Lines that include "ثنائي" make up the answer; copy all of them from the data below.

━━━━━ Input records ━━━━━

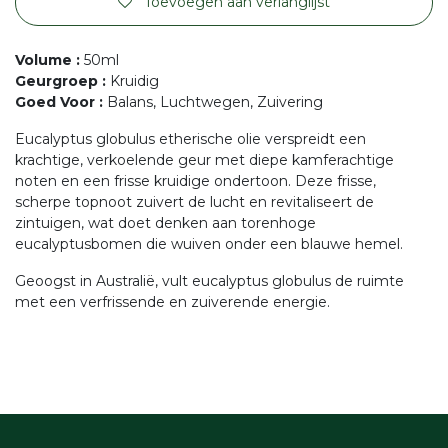
Toevoegen aan verlanglijst
Volume
:
50ml
Geurgroep
:
Kruidig
Goed Voor
:
Balans, Luchtwegen, Zuivering
Eucalyptus globulus etherische olie verspreidt een
krachtige, verkoelende geur met diepe kamferachtige
noten en een frisse kruidige ondertoon. Deze frisse,
scherpe topnoot zuivert de lucht en revitaliseert de
zintuigen, wat doet denken aan torenhoge
eucalyptusbomen die wuiven onder een blauwe hemel.
Geoogst in Australië, vult eucalyptus globulus de ruimte
met een verfrissende en zuiverende energie.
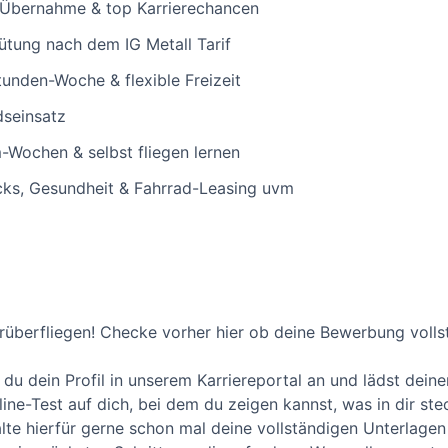
 Übernahme & top Karrierechancen
ütung nach dem IG Metall Tarif
unden-Woche & flexible Freizeit
dseinsatz
Wochen & selbst fliegen lernen
ks, Gesundheit & Fahrrad-Leasing uvm
überfliegen! Checke vorher hier ob deine Bewerbung vollst
 du dein Profil in unserem Karriereportal an und lädst dein
line-Test auf dich, bei dem du zeigen kannst, was in dir st
alte hierfür gerne schon mal deine vollständigen Unterlagen 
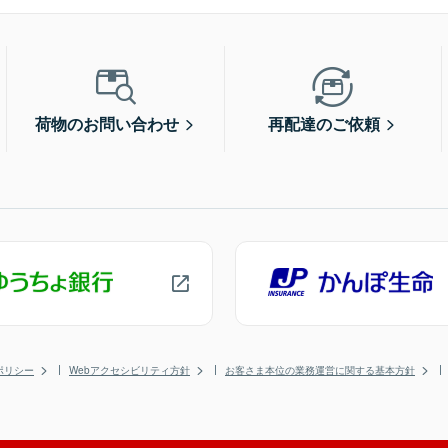
荷物のお問い合わせ
再配達のご依頼
ポリシー
Webアクセシビリティ方針
お客さま本位の業務運営に関する基本方針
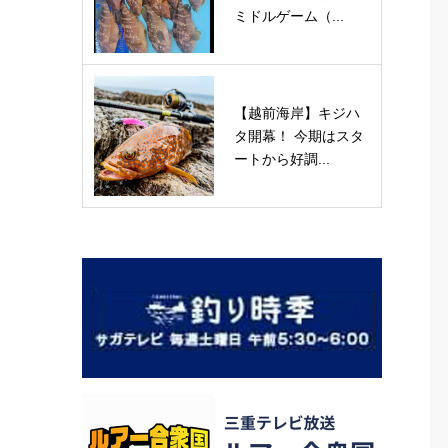
ミドルゲーム（...
【越前海岸】キジハ
タ開幕！ 今期はスタ
ートから好調...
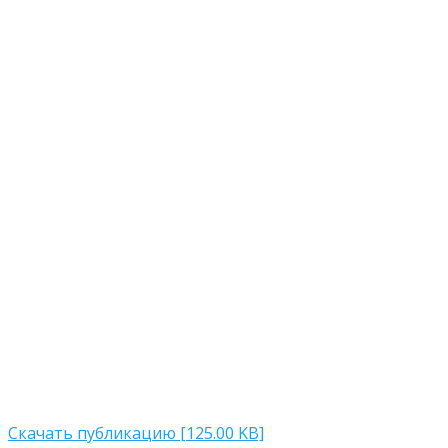
Скачать публикацию [125.00 KB]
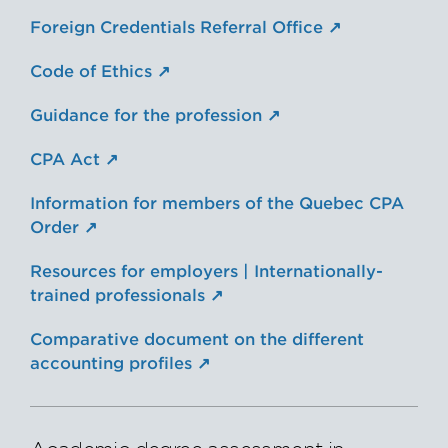
Foreign Credentials Referral Office
Code of Ethics
Guidance for the profession
CPA Act
Information for members of the Quebec CPA
Order
Resources for employers | Internationally-
trained professionals
Comparative document on the different
accounting profiles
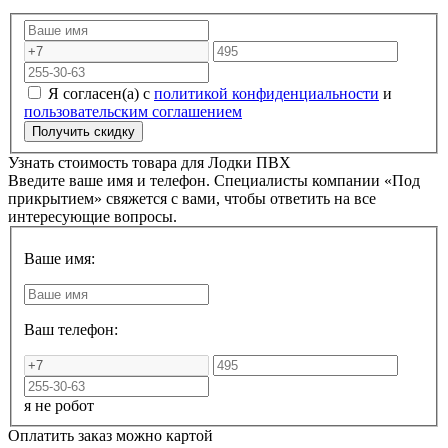
Я согласен(а) с
политикой конфиденциальности
и
пользовательским соглашением
Узнать стоимость товара для
Лодки ПВХ
Введите ваше имя и телефон. Специалисты компании «Под
прикрытием» свяжется с вами, чтобы ответить на все
интересующие вопросы.
Ваше имя:
Ваш телефон:
я не робот
Оплатить заказ можно картой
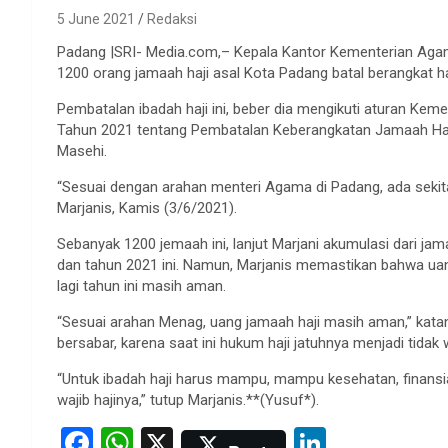
5 June 2021
Redaksi
Padang |SRI- Media.com,– Kepala Kantor Kementerian Aga
1200 orang jamaah haji asal Kota Padang batal berangkat haj
Pembatalan ibadah haji ini, beber dia mengikuti aturan K
Tahun 2021 tentang Pembatalan Keberangkatan Jamaah Haji
Masehi.
“Sesuai dengan arahan menteri Agama di Padang, ada sekitar 
Marjanis, Kamis (3/6/2021).
Sebanyak 1200 jemaah ini, lanjut Marjani akumulasi dari ja
dan tahun 2021 ini. Namun, Marjanis memastikan bahwa ua
lagi tahun ini masih aman.
“Sesuai arahan Menag, uang jamaah haji masih aman,” kata
bersabar, karena saat ini hukum haji jatuhnya menjadi tidak w
“Untuk ibadah haji harus mampu, mampu kesehatan, finansial
wajib hajinya,” tutup Marjanis.**(Yusuf*).
F
W
X
Li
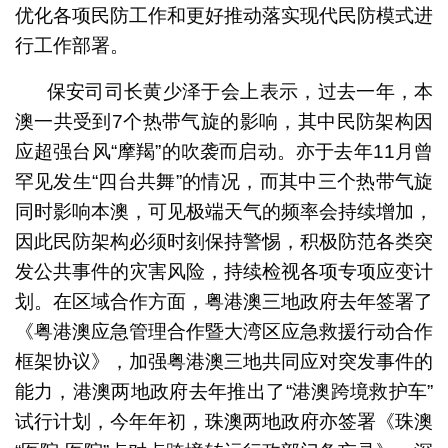
优化各项民防工作和更好推动落实现代民防模式进
行工作部署。
保安司司长黄少泽于会上表示，过去一年，本
澳一共受到7个热带气旋的影响，其中民防架构因
应超强台风“摩羯”的吹袭而启动。亦于去年11月曾
罕见发生“四台共舞”的情况，而其中三个热带气旋
同时影响本澳，可见极端天气的频率会持续增加，
因此民防架构必须时刻保持警惕，积极防范各类突
发公共事件的灾害风险，持续检视各项专项应变计
划。在区域合作方面，粤港澳三地政府去年签署了
《粤港澳应急管理合作暨大湾区应急救援行动合作
框架协议》，加强粤港澳三地共同应对突发事件的
能力，港澳两地政府去年推出了“港澳跨境救护车”
试行计划，今年年初，珠澳两地政府亦签署《珠澳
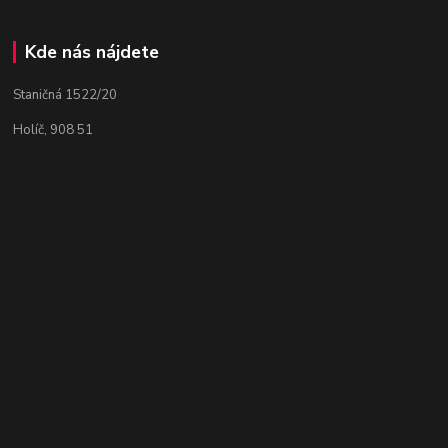
Kde nás nájdete
Staničná 1522/20
Holíč, 908 51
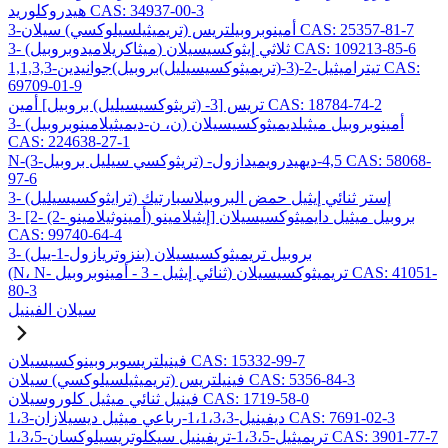
هيدروكلوريد CAS: 34937-00-3
3-أمينوبروبيلتريس (تريميثيلسيلوكسي) سيلان CAS: 25357-81-7
3- (ميثاكريلاميدوبروبيل) ثلاثي إيثوكسيسيلان CAS: 109213-85-6
1,1,3,3-تيتراميثيل-2-(3-(تريميثوكسيسيليل)بروبيل)جوانيدين CAS:
69709-01-9
تريس [3- (تريثوكسيسيليل) بروبيل] أمين CAS: 18784-74-2
3- (ن، ن-ديميثيلامينوبروبيل) أمينوبروبيل ميثيلديميثوكسيسيلان
CAS: 224638-27-1
N-(3-تريثوكسي سيليل بروبيل) -4,5-ديهيدرويميدازول CAS: 58068-
97-6
3- (ترايثوكسيسيليل) إستر ثنائي إيثيل حمض البروبيلاسبارتيك
3- [2- (2- أمينوثيلامينو) إيثيلامينو] بروبيل ميثيل دايميثوكسيسيلان
CAS: 99740-64-4
3- (بنزوتريازول-1-ييل) بروبيل تريميثوكسيسيلان
(N، N- ثنائي إيثيل - 3 - أمينوبروبيل) تريميثوكسيسيلان CAS: 41051-
80-3
سيلان الفينيل
فينيلتريسوبروبينوكسيسيلان CAS: 15332-99-7
فينيلتريس (تريميثيلسيلوكسي) سيلان CAS: 5356-84-3
فينيل ثنائي ميثيل كلوروسيلان CAS: 1719-58-0
1،3-ديفينيل-1،1،3،3-رباعي ميثيل ديسيلازان CAS: 7691-02-3
1،3،5-تريميثيل-1،3،5-تريفينيل سيكلوتريسيلوكسان CAS: 3901-77-7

━━━━━

§ Response area
3- (ترايثوكسيسيليل) إستر ثنائي إيثيل حمض البروبيلاسبارتيك
(N، N- ثنائي إيثيل - 3 - أمينوبروبيل) تريميثوكسيسيلان CAS: 41051-
فينيل ثنائي ميثيل كلوروسيلان CAS: 1719-58-0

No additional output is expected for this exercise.